Work to complete: Lines below that hold the word "label" must be copied in full.

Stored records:
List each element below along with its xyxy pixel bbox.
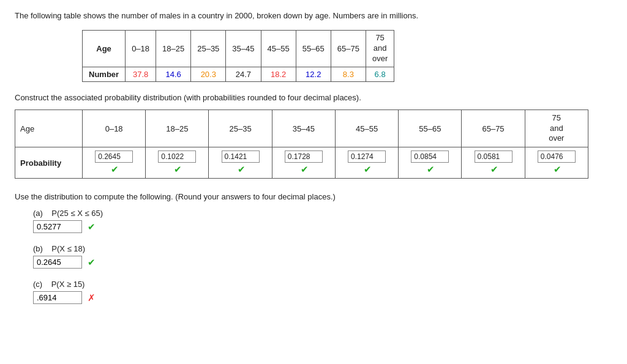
question-c-input[interactable] <box>33 291 82 304</box>
question-c-part: (c) <box>33 280 42 289</box>
check-icon-4: ✔ <box>364 164 372 174</box>
data-val-5: 12.2 <box>296 67 331 81</box>
check-icon-a: ✔ <box>88 221 96 232</box>
prob-cell-2: 0.1421 ✔ <box>209 147 272 179</box>
prob-input-1[interactable]: 0.1022 <box>158 150 196 163</box>
prob-age-col-5: 55–65 <box>399 110 462 147</box>
prob-row-label: Probability <box>15 147 83 179</box>
question-b-label: (b) P(X ≤ 18) <box>33 244 612 253</box>
data-val-3: 24.7 <box>226 67 261 81</box>
prob-age-col-7: 75andover <box>525 110 588 147</box>
check-icon-0: ✔ <box>111 164 119 174</box>
check-icon-6: ✔ <box>490 164 498 174</box>
data-table-age-header: Age <box>83 31 126 67</box>
check-icon-5: ✔ <box>427 164 435 174</box>
prob-age-label: Age <box>15 110 83 147</box>
question-a: (a) P(25 ≤ X ≤ 65) ✔ <box>33 209 612 233</box>
prob-input-2[interactable]: 0.1421 <box>222 150 260 163</box>
data-val-0: 37.8 <box>126 67 156 81</box>
data-val-4: 18.2 <box>261 67 296 81</box>
data-table-number-label: Number <box>83 67 126 81</box>
prob-input-7[interactable]: 0.0476 <box>538 150 576 163</box>
prob-age-col-3: 35–45 <box>272 110 335 147</box>
intro-text: The following table shows the number of … <box>15 11 612 20</box>
question-c: (c) P(X ≥ 15) ✗ <box>33 280 612 304</box>
prob-input-0[interactable]: 0.2645 <box>95 150 133 163</box>
check-icon-b: ✔ <box>88 257 96 268</box>
question-b-input[interactable] <box>33 256 82 269</box>
prob-cell-7: 0.0476 ✔ <box>525 147 588 179</box>
question-b-formula: P(X ≤ 18) <box>51 244 85 253</box>
question-a-formula: P(25 ≤ X ≤ 65) <box>51 209 103 218</box>
prob-input-4[interactable]: 0.1274 <box>348 150 386 163</box>
check-icon-7: ✔ <box>554 164 561 174</box>
question-c-label: (c) P(X ≥ 15) <box>33 280 612 289</box>
prob-age-col-2: 25–35 <box>209 110 272 147</box>
prob-cell-0: 0.2645 ✔ <box>83 147 146 179</box>
check-icon-2: ✔ <box>238 164 246 174</box>
check-icon-1: ✔ <box>174 164 182 174</box>
prob-age-col-0: 0–18 <box>83 110 146 147</box>
prob-age-col-1: 18–25 <box>146 110 209 147</box>
prob-cell-1: 0.1022 ✔ <box>146 147 209 179</box>
prob-cell-5: 0.0854 ✔ <box>399 147 462 179</box>
use-text: Use the distribution to compute the foll… <box>15 192 612 201</box>
data-table: Age 0–18 18–25 25–35 35–45 45–55 55–65 6… <box>82 30 394 82</box>
data-col-75plus: 75andover <box>366 31 394 67</box>
questions-section: (a) P(25 ≤ X ≤ 65) ✔ (b) P(X ≤ 18) ✔ (c)… <box>33 209 612 304</box>
prob-input-5[interactable]: 0.0854 <box>411 150 449 163</box>
data-col-55-65: 55–65 <box>296 31 331 67</box>
check-icon-3: ✔ <box>301 164 309 174</box>
question-a-label: (a) P(25 ≤ X ≤ 65) <box>33 209 612 218</box>
data-val-7: 6.8 <box>366 67 394 81</box>
data-col-0-18: 0–18 <box>126 31 156 67</box>
prob-table: Age 0–18 18–25 25–35 35–45 45–55 55–65 6… <box>15 110 588 179</box>
prob-input-3[interactable]: 0.1728 <box>285 150 323 163</box>
prob-cell-4: 0.1274 ✔ <box>335 147 398 179</box>
data-col-25-35: 25–35 <box>191 31 226 67</box>
question-a-input[interactable] <box>33 220 82 233</box>
data-val-2: 20.3 <box>191 67 226 81</box>
question-a-part: (a) <box>33 209 43 218</box>
question-b: (b) P(X ≤ 18) ✔ <box>33 244 612 269</box>
data-col-35-45: 35–45 <box>226 31 261 67</box>
data-col-18-25: 18–25 <box>156 31 191 67</box>
question-b-part: (b) <box>33 244 43 253</box>
prob-age-col-4: 45–55 <box>335 110 398 147</box>
prob-cell-6: 0.0581 ✔ <box>462 147 525 179</box>
data-col-45-55: 45–55 <box>261 31 296 67</box>
data-val-1: 14.6 <box>156 67 191 81</box>
data-val-6: 8.3 <box>331 67 366 81</box>
prob-cell-3: 0.1728 ✔ <box>272 147 335 179</box>
prob-age-col-6: 65–75 <box>462 110 525 147</box>
question-c-formula: P(X ≥ 15) <box>51 280 85 289</box>
prob-input-6[interactable]: 0.0581 <box>475 150 512 163</box>
data-col-65-75: 65–75 <box>331 31 366 67</box>
cross-icon-c: ✗ <box>88 292 96 303</box>
prob-section-text: Construct the associated probability dis… <box>15 93 612 102</box>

Task response:
prob-row-label: Probability <box>15 147 83 179</box>
question-b-label: (b) P(X ≤ 18) <box>33 244 612 253</box>
prob-age-label: Age <box>15 110 83 147</box>
data-table-number-label: Number <box>83 67 126 81</box>
question-c-label: (c) P(X ≥ 15) <box>33 280 612 289</box>
question-a-label: (a) P(25 ≤ X ≤ 65) <box>33 209 612 218</box>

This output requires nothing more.